WASHINGTON, D.C. 27 Jun 2013—A community pharmacy chain's model of patient care received a boost from the Pharmacy Quality Alliance (PQA) in late May when the nonprofit organization announced it would support the expansion of the model into hundreds of sites nationally.
Minnesota-based Thrifty White Pharmacy, an employee-owned business whose approximately 160 stores and affiliate pharmacies serve patients in North Dakota, Minnesota, Montana, South Dakota, Wisconsin, and Iowa, launched the appointment-based model (ABM) of care in 2011.
Timothy Weippert, executive vice president of pharmacy for Thrifty White, said during PQA's annual meeting in May that ABM involves the synchronized filling of prescriptions for a patient's chronic conditions so that all of the medications are ready for pickup by appointment once a month.
About a week before the appointment, patients are contacted by phone to confirm the prescriptions, which are filled centrally by Thrifty White. The patients are also asked about any medical office or hospital visits that affect the medication regimen.
The patient comes into the pharmacy on the appointment day and meets with a pharmacist, who reviews the patient's medication profile. This appointment also offers an opportunity to provide immunizations and other patient care services, Weippert said.
The medication synchronization program is free to qualified patients, as are the pharmacy's medication therapy management services. Weippert said Thrifty White bears most of the cost of clinical services provided to patients.
Weippert said the pharmacy chain's use of a central-fill facility for maintenance prescriptions decreases the dispensing activities at the retail stores, giving pharmacists more time to work directly with their patients.

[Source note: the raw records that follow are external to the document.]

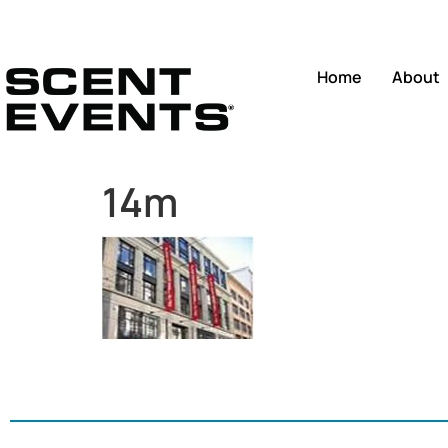
Home
About
14m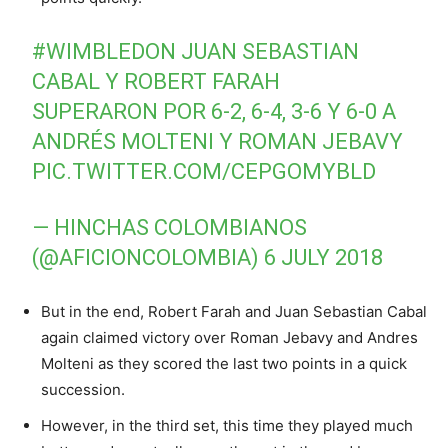
#WIMBLEDON
JUAN SEBASTIAN
CABAL Y ROBERT FARAH
SUPERARON POR 6-2, 6-4, 3-6 Y 6-0 A
ANDRÉS MOLTENI Y ROMAN JEBAVY
PIC.TWITTER.COM/CEPGOMYBLD
— HINCHAS COLOMBIANOS
(@AFICIONCOLOMBIA)
6 JULY 2018
But in the end, Robert Farah and Juan Sebastian Cabal
again claimed victory over Roman Jebavy and Andres
Molteni as they scored the last two points in a quick
succession.
However, in the third set, this time they played much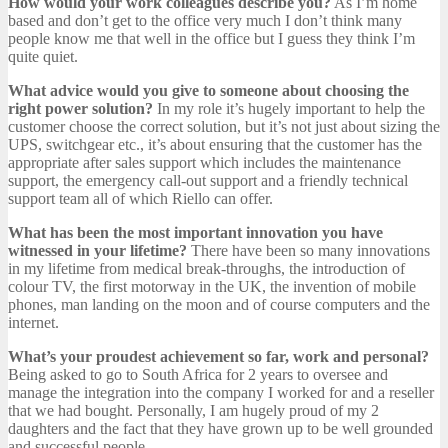
How would your work colleagues describe you?
As I’m home
based and don’t get to the office very much I don’t think many
people know me that well in the office but I guess they think I’m
quite quiet.
What advice would you give to someone about choosing the
right power solution?
In my role it’s hugely important to help the
customer choose the correct solution, but it’s not just about sizing the
UPS, switchgear etc., it’s about ensuring that the customer has the
appropriate after sales support which includes the maintenance
support, the emergency call-out support and a friendly technical
support team all of which Riello can offer.
What has been the most important innovation you have
witnessed in your lifetime?
There have been so many innovations
in my lifetime from medical break-throughs, the introduction of
colour TV, the first motorway in the UK, the invention of mobile
phones, man landing on the moon and of course computers and the
internet.
What’s your proudest achievement so far, work and personal?
Being asked to go to South Africa for 2 years to oversee and
manage the integration into the company I worked for and a reseller
that we had bought. Personally, I am hugely proud of my 2
daughters and the fact that they have grown up to be well grounded
and successful people.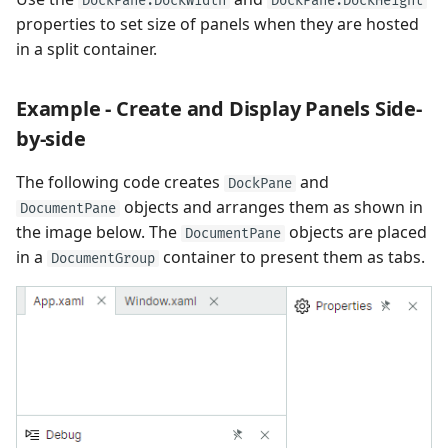
DockPane.DockWidth
DockPane.DockHeight
properties to set size of panels when they are hosted
in a split container.
Example - Create and Display Panels Side-
by-side
The following code creates
and
DockPane
objects and arranges them as shown in
DocumentPane
the image below. The
objects are placed
DocumentPane
in a
container to present them as tabs.
DocumentGroup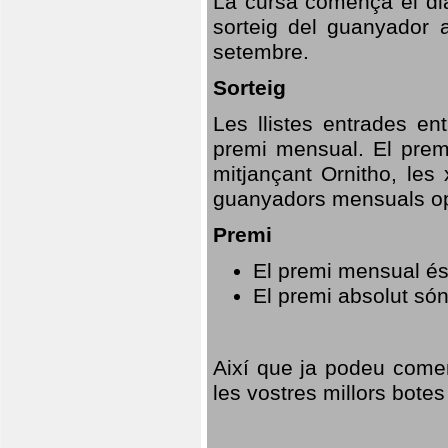
La cursa comença el dia
sorteig del guanyador 
setembre.
Sorteig
Les llistes entrades en
premi mensual. El prem
mitjançant Ornitho, les 
guanyadors mensuals opt
Premi
El premi mensual és
El premi absolut só
Així que ja podeu comen
les vostres millors botes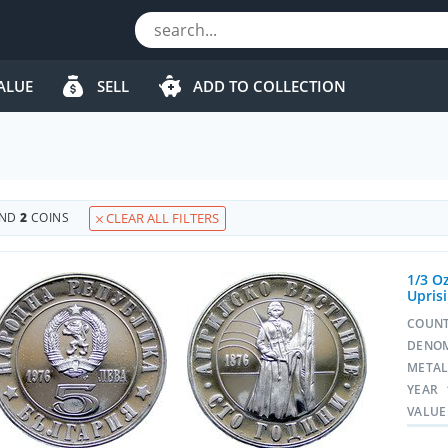
ALUE
SELL
ADD TO COLLECTION
UND
2
COINS
CLEAR ALL FILTERS
1/3 Oz
Upris
COUN
DENO
META
YEAR
VALUE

He also said the patient care services offered by Thrifty White align with national efforts to move away from fee-for-service patient care and toward a pay-for-performance system that rewards health care providers for doing the right things for their patients.
"The increased focus on this whole program is to use consultations to improve the health outcomes of the patients, which subsequently reduces overall health care expenses," Weippert said. "There is room for us, as a pharmacy, to make a difference."
Weippert said Thrifty White now has almost 27,000 patients enrolled in the ABM program in 91 stores.
Since the inception of the program, "we're seeing an increase in medication persistency, we're seeing decreased gaps in therapy," he said. "It increases the level of patient care we can provide for each patient."
Weippert said that care includes immunizations, comprehensive medication therapy management, discharge counseling, and, in rural areas, telepharmacy services. To coordinate these services, he said, Thrifty White has invested in a patient care center that is staffed by 5 clinical pharmacists and 15 pharmacy technicians, all employed by the chain.
Sam Stolpe, associate director for quality initiatives at PQA, said the alliance has received funding from Pfizer to promote the expansion of ABM (PDF).
Stolpe said PQA wants to implement the model in at least six chain pharmacies, with more than 50 pharmacies per chain offering ABM. He said PQA's goal is for the model to be active in upwards of 600 pharmacies nationally.
Among other things, Stolpe said, PQA will fund, train, and support project coordinators employed by the pharmacy chains and provide opportunities for research about the model.
"It's not enough for a pharmacy to think about their patients in that narrow 15-minute window when that patient happens to be your customer," Stolpe said. "We need to think about them when they're not at the pharmacy."
Weippert credited ABM with improving the likelihood that patients with chronic conditions will adhere to their medication regimen and not discontinue therapy prematurely.
A study (PDF) that was completed last year evaluated Thrifty White's ABM program for patients taking angiotensin-converting-enzyme (ACE) inhibitors or angiotensin-receptor blockers (ARBs), β-blockers, dihydropyridine calcium-channel blockers, thiazide diuretics, metformin, or statins.
Compared with control patients, ABM program participants were more likely to take their prescribed medications at least 80% of the time, the defined lower threshold for adherence. Average adherence rates among ABM program participants ranged from 80% in those taking thiazide diuretics to 87% in patients prescribed ACE inhibitors or ARBs.
Overall, patients in the ABM group were 3.4–6.1 times as likely as control patients to be adherent to their prescribed regimen for the different medications.
The ABM group also had higher ratings than controls when measured against adherence components of the Medicare program's star rating system for Part D prescription drug plan quality.
The study was conducted by researchers at Virginia Commonwealth University and involved patients enrolled in the ABM program who had had at least two prescriptions filled for one or more medications of interest. Control patients who did not participate in the ABM program were matched with ABM program enrollees on the basis of age, sex, region, and medication start date.
The study took place from June 30, 2011, through October 31, 2012.